→ EXTRACTED DATA
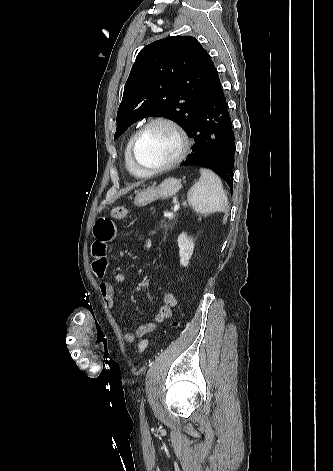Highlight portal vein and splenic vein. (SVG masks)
<instances>
[{
  "label": "portal vein and splenic vein",
  "mask_w": 333,
  "mask_h": 471,
  "mask_svg": "<svg viewBox=\"0 0 333 471\" xmlns=\"http://www.w3.org/2000/svg\"><path fill=\"white\" fill-rule=\"evenodd\" d=\"M180 209V203H176L173 208V212H176Z\"/></svg>",
  "instance_id": "1"
}]
</instances>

→ WHAT YOU NEED TO DO
The pictures should be dropped, and every line above should be set down again exactly.

→ ANSWER TO THIS PROBLEM
Highlight portal vein and splenic vein. (SVG masks)
<instances>
[{
  "label": "portal vein and splenic vein",
  "mask_w": 333,
  "mask_h": 471,
  "mask_svg": "<svg viewBox=\"0 0 333 471\" xmlns=\"http://www.w3.org/2000/svg\"><path fill=\"white\" fill-rule=\"evenodd\" d=\"M180 209V203H176L173 208V212H176Z\"/></svg>",
  "instance_id": "1"
}]
</instances>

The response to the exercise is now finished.